Return each line of the data below exactly, omitting any pictures.

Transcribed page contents

----------

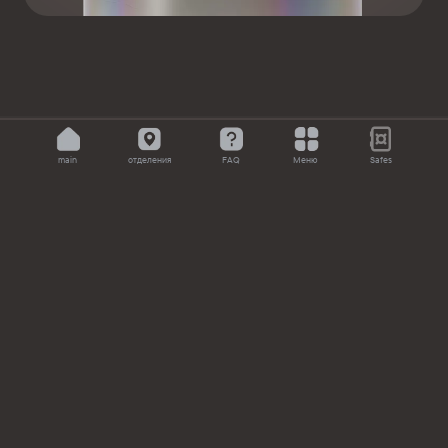
main
отделения
FAQ
Меню
Safes
About the bank
News
Documents
Currency rates
Branches
Correspondent banks
FAQ
Compliance
+7 (727) 258 77
for clients within the RK or abroad
11
(24/7)
for clients within the RK (24/7, toll-free for
7711
mobile)
acb@alataucitybank.kz – for overdue debt settlement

----------

Task solution.
main
отделения
FAQ
Меню
Safes
About the bank
News
Documents
Currency rates
Branches
Correspondent banks
FAQ
Compliance
+7 (727) 258 77
for clients within the RK or abroad
11
(24/7)
for clients within the RK (24/7, toll-free for
7711
mobile)
acb@alataucitybank.kz – for overdue debt settlement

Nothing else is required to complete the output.